Он рассказал, что вырос в маленьком городке в трех часах езды к северу и несколько лет прожил в Испании. Когда потерял там офисную работу, то вернулся в Англию.
Они начали обсуждать свои любимые романы. Когда Сэм призналась, что никогда не читала Йэна Макьюэна, он вытащил из рюкзака книгу и протянул ей.
— Его последний роман, — сказал Клайв.
— Ты уже дочитал?
— Неважно. Тебе он нужнее.
Книга была обернута в пластиковую обложку.
— Библиотечная? — спросила она. — Но что если мы больше никогда не увидимся? Тебе влепят штраф.
— Мне нравится балансировать на грани, — отозвался он.
Клайв наклонился и поцеловал ее. Сэм почувствовала, как тело пронзил электрический разряд. После того как он отстранился, ей показалось, что она только что вышла с занятия по йоге и выпила полбутылки белого вина на пляже. Она чувствовала себя умиротворенной и покоренной. Ее никогда в жизни так не целовали.

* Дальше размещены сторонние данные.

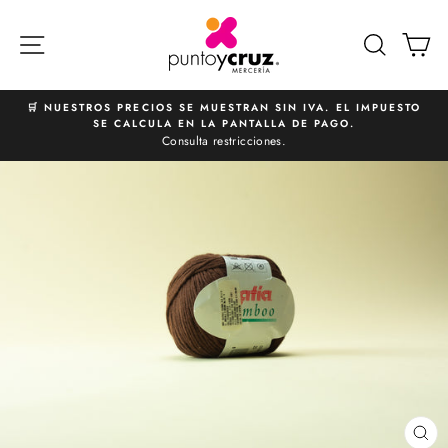
Ir
directamente
NAVEGACIÓN
BUSCA
C
al
contenido
🛒 NUESTROS PRECIOS SE MUESTRAN SIN IVA. EL IMPUESTO
SE CALCULA EN LA PANTALLA DE PAGO.
diapositivas
Consulta restricciones.
pausa
CE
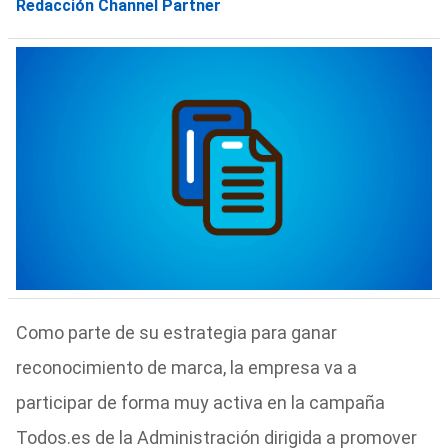
Redacción Channel Partner
Como parte de su estrategia para ganar
reconocimiento de marca, la empresa va a
participar de forma muy activa en la campaña
Todos.es de la Administración dirigida a promover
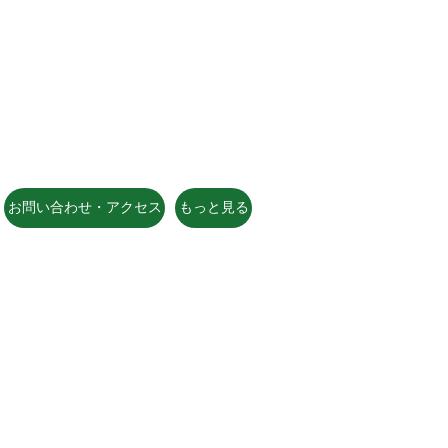
 長野県長野市大岡中牧６９８－１
岡ひじり学園
037 FAX026-266-2639
i@grn.janis.or.jp
お問い合わせ・アクセス
もっと見る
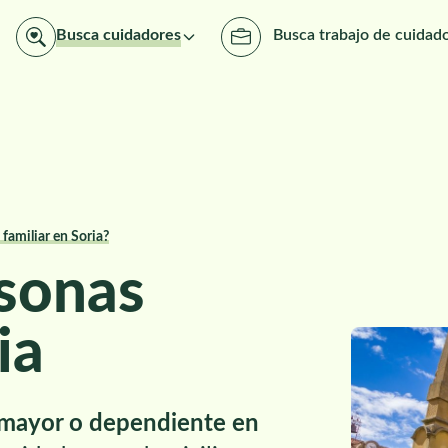
Busca cuidadores
Busca trabajo de cuidad
familiar en Soria?
sonas
ia
 mayor o dependiente en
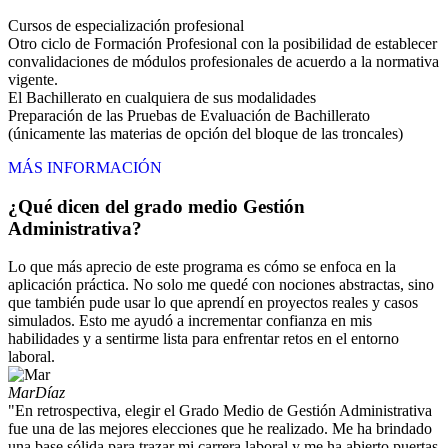
Cursos de especialización profesional
Otro ciclo de Formación Profesional con la posibilidad de establecer
convalidaciones de módulos profesionales de acuerdo a la normativa
vigente.
El Bachillerato en cualquiera de sus modalidades
Preparación de las Pruebas de Evaluación de Bachillerato
(únicamente las materias de opción del bloque de las troncales)
MÁS INFORMACIÓN
¿Qué dicen del grado medio Gestión
Administrativa?
Lo que más aprecio de este programa es cómo se enfoca en la
aplicación práctica. No solo me quedé con nociones abstractas, sino
que también pude usar lo que aprendí en proyectos reales y casos
simulados. Esto me ayudó a incrementar confianza en mis
habilidades y a sentirme lista para enfrentar retos en el entorno
laboral.
Mar
Díaz
"En retrospectiva, elegir el Grado Medio de Gestión Administrativa
fue una de las mejores elecciones que he realizado. Me ha brindado
una base sólida para trazar mi carrera laboral y me ha abierto puertas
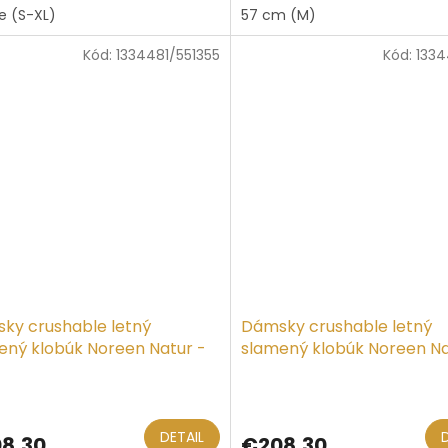
ze (S-XL)
57 cm (M)
z
5
Kód:
1334481/551355
Kód:
1334
hviezdičiek.
ky crushable letný
Dámsky crushable letný
ený klobúk Noreen Natur -
slamený klobúk Noreen Na
er
Mayser
DETAIL
8,30
€208,30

— Ого, — только и произнесла она.
Клайв рассмеялся.
Когда им пора было расходиться, Сэм искренне расстроилась. Она подумала о том, чтобы присоединиться к его следующей экскурсии, но, словно желая выбить из нее эту ужасную идею, Изабелла написала: «Ты гдеееееее?»
— Приятно было пропустить с тобой по бокалу, — сказал Клайв. — Жаль, что ты здесь всего на неделю.
— На десять дней, — поправила Сэм.
Она спросила, есть ли у него ручка, и написала свой номер телефона на обратной стороне одной из его брошюр.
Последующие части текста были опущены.